Self-diffusion coefficient D of water molecules

The self-diffusion coefficient D of water molecules was derived according to the \({{{{{\rm{Einstein}}}}}}\,{{{{{\rm{equation}}}}}}\,D=\frac{1}{6}{{{{{\mathrm{lim}}}}}}_{t\to \infty }\frac{MSD(t)}{t}.\)
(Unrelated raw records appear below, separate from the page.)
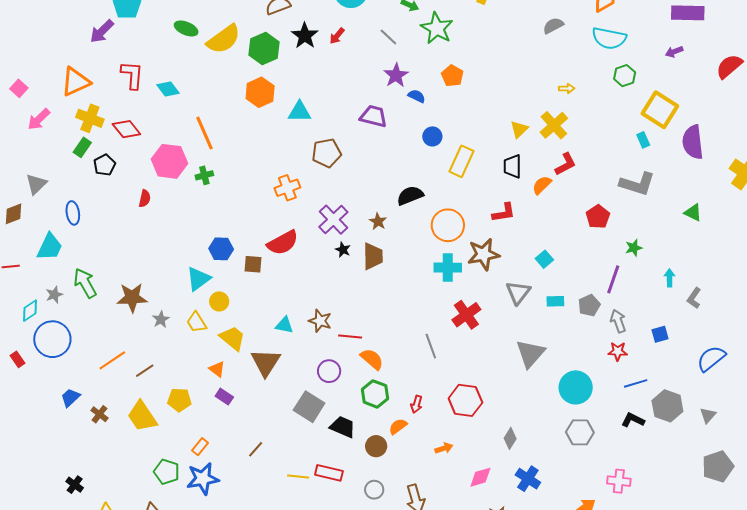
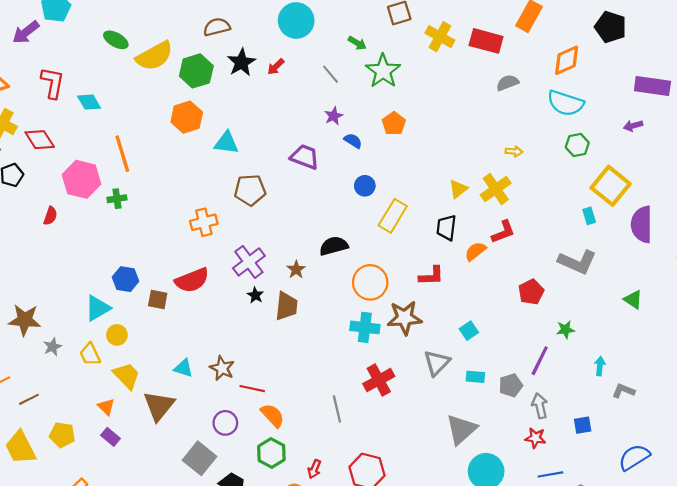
purple star: (396, 75) -> (334, 116), size x0.7
gray L-shape: (694, 298) -> (623, 391), turned 70
gray triangle: (530, 354) -> (461, 429), moved

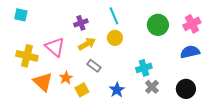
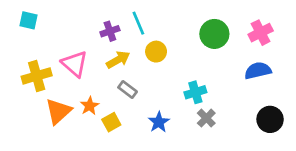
cyan line: (114, 16) -> (138, 23), moved
yellow cross: (27, 56) -> (37, 76), turned -30
orange triangle: (43, 82) -> (58, 111), turned 35
black circle: (186, 89) -> (270, 119), moved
Orientational relaxation time τ_OR of water in first solvation shell of anions

The mean orientational relaxation time of water in first solvation shell of anions are calculated by using the autocorrelation function of orientational order parameter

<P₂ (t) P₂ (0)>, where \({P}_{2}(t)=\frac{1}{2}(3{{{\cos }}}^{2}\left(\delta \theta \left(t\right)\right)-1).\delta \theta \left(t\right)=\theta \left(t\right)-\theta \left(0\right)\) represents the angle between dipole vectors of a water molecule at times t and 0.

Characterizations

DSC was carried out in METTLER TOLEDD DSC3 in the procedure of +20~−80 °C with a cooling rate of 5 °C min⁻¹, constant temperature for 2 mins and −80~+20 °C with a heating rate of 5 °C min⁻¹. Raman spectroscopy was conducted on Horiba LabRAM HR Evolution microscope and a 532 nm excitation laser was used. FTIR spectroscopy was carried out on FTIR-850 (Tianjin Gangdong Sci.&Tech). The LF-NMR analyzer (NMI20-030H-I, Shanghai Niumag Corporation, Shanghai, China) was used in the measurements of 2D T₁-T₂ relaxation. The in-situ microscope images of freezing process were obtained by a commercial high-resolution digital camera (Mshot, MS60) equipped with a cooling stage (Linkam THMS600). A direct current motor (XCWS57-30W, WCDQ) was used as the simulated mechanical energy source. The basic performance of TENG was measured by an electrometer (6514, Keithley) and an oscilloscope (MDO3104, Tektronix) with a high-voltage probe (500 MΩ).

Electrochemical measurements

The rate performance and cycling stability of ZIBs were conducted by the Neware battery test system (CT-4008Tn-5V10mA-164, Shenzhen, China). The cutoff voltages were set as 0.5 V and 1.5 V, separately for all electrochemical tests. For rate performance, different current densities of 0.1, 0.2, 0.5 and 1 A g⁻¹ were used while for long-term cycling test, 1 A g⁻¹ were chosen. The discharge–curves of the TENG-ZIBs system were conducted by CHI660E. All low-temperature performances were conducted in HARCICRY refrigerators (Q/22, −15~25 °C) and Jiesheng ultra-low temperature refrigerators (DW-86W28, −86~−40 °C).